As summarized by the Company’s FORM 10-Q for the quarterly period ended March 31, 2005, on February 23, 2001, the federal district court dismissed several claims raised by the plaintiff, with prejudice, and dismissed the remaining claims, without prejudice. On April 27, 2001, the Adams plaintiffs filed their second amended complaint. On March 29, 2002, the federal district court dismissed the Adams plaintiffs’ second amended complaint with prejudice. On May 2, 2002, the Adams plaintiffs appealed the dismissal to the 10th Circuit Court of Appeals. In a published decision, on August 11, 2003, the 10th Circuit Court of Appeals reversed the district court’s dismissal, but upheld the dismissal of Mr. Kinder, our Chairman and Chief Executive Officer, from this action. The mandate from the 10th Circuit Court of Appeals was issued on October 17, 2003. Briefing regarding class certification is complete and a decision is pending. Merits discovery commenced on June 7, 2004. The Court granted Mr. Adam’s motion to withdraw as a lead plaintiff. As a result, the case is now styled as Lamb v. Kinder Morgan, Inc. et al. The parties reached a settlement in principle of this matter and have signed a Memorandum of Understanding. The settlement documents were preliminarily approved by the Court on February 23, 2005. The Court has set a final approval hearing for May 20, 2005.

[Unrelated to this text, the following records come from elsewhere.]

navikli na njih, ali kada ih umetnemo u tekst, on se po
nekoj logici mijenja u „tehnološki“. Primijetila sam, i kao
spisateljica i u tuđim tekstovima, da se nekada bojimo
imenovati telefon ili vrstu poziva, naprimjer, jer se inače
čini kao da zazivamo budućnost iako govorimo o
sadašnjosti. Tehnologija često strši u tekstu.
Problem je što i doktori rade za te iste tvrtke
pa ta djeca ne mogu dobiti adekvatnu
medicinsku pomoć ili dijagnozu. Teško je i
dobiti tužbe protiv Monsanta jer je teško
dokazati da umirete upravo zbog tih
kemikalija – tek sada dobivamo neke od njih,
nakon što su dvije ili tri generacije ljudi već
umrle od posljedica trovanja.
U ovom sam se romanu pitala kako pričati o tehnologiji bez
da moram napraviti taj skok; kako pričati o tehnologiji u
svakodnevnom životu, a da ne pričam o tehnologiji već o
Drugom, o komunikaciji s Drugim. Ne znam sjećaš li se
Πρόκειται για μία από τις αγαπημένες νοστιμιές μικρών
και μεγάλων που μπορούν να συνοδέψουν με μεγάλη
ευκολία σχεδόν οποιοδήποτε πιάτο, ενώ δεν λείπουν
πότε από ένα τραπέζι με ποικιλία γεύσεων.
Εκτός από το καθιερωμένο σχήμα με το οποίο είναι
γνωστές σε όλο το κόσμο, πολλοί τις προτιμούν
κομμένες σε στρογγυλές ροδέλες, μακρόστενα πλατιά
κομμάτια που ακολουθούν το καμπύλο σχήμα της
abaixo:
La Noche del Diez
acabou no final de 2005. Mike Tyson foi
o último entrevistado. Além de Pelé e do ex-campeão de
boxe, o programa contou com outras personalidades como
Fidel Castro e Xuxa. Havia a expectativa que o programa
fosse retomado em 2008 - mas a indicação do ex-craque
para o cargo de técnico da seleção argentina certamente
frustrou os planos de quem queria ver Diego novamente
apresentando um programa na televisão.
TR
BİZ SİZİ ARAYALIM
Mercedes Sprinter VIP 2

The original complaint asserts claims against KNE under the federal securities laws, Sections 10(b) and 20(a) of the Securities and Exchange Act of 1934, 15 U.S.C. ss 78(j)(b), 78(t)(a), and Rule 10b-5 (17 C.F.R. ss 240.10b-5), common law fraud, and negligent misrepresentation, in connection with a series of public filings made by KNE, and several newspaper articles and press releases concerning KNE.
The complaint alleges that various statements disseminated by KNE and certain of its senior officers and directors were material misrepresentations and/or omissions of material fact concerning: (a) the extraordinary risks posed by the high proportion of "keep whole" contracts to which the Company was party in connection with its processing plant operations; and (b) the reporting of materially misleading financial information by reporting as income proceeds from extraordinary transactions, not in the ordinary course of business, to bolster KNE's financial results in order to facilitate certain securities offerings of KNE essential to financing of a major corporate acquisition, without disclosing the increased exposure to risks of future losses created by the transactions.